Future of fibre optic switches
Optical fibre switches will play an ever-increasing role in future network deployments for routing, protection, bypass, remote monitoring, sensing, and testing, used in data traffic routing, and cross connects with the future potential of wavelength routing. They currently play an important role in the testing of optical components.
Optical fibre switches come in all shapes and sizes with a range of technologies and techniques that need consideration when deciding which FO switch best meets application requirements. Fibre compatibility is vital to ensure minimal losses. This is just one of the many considerations for 1 X N, N X M configurations.

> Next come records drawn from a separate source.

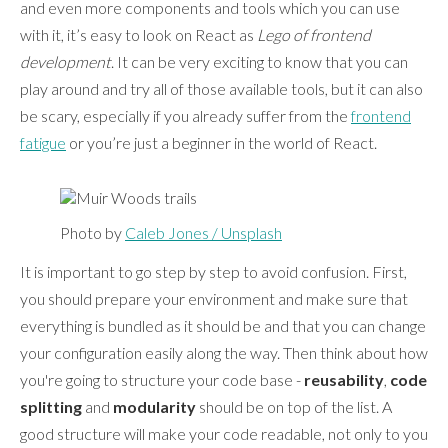
and even more components and tools which you can use
with it, it’s easy to look on React as
Lego of frontend
development
. It can be very exciting to know that you can
play around and try all of those available tools, but it can also
be scary, especially if you already suffer from the
frontend
fatigue
or you’re just a beginner in the world of React.
Photo by
Caleb Jones / Unsplash
It is important to go step by step to avoid confusion. First,
you should prepare your environment and make sure that
everything is bundled as it should be and that you can change
your configuration easily along the way. Then think about how
you're going to structure your code base -
reusability
,
code
splitting
and
modularity
should be on top of the list. A
good structure will make your code readable, not only to you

There are versions based on moving parts, repeatability and stability play a major part in their selection. Solid state non mechanical are well suited to specific higher switching speed applications. There are different technologies and techniques such as thermal activated, prism switched, optomechanical, magneto-optic, and mechanical V grove alignment/stepper motor.

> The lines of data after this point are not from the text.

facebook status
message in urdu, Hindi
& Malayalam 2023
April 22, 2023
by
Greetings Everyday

Most common switches are V groove alignment (direct fibre alignment), prism (micromechanical), beam steering techniques and MEMs, these are optomechanical. High speed switches have no moving parts and rely on organic materials in the light path, both electro-optic and magneto-optic technologies are used.
Future developments in large NxM switch arrays, include SMART capabilities such as wavelength routing, and the need to develop compact large arrays for datacentre installations with smaller switches needed for network deployment. Developments in faster switching speeds along with cost reduction are key, cost reductions are necessary for large scale remote switching roll out into the network and PON. There is a need for improved return loss (reduced reflections) performance for narrow linewidth lasers and high-speed modulators intended for future telecommunications. Surface reflections resulting from the light path components within the switch can be AR coated to reduce the effect caused by glass to air interfaces, other options include index matching. These are all undergoing development to meet future network requirements.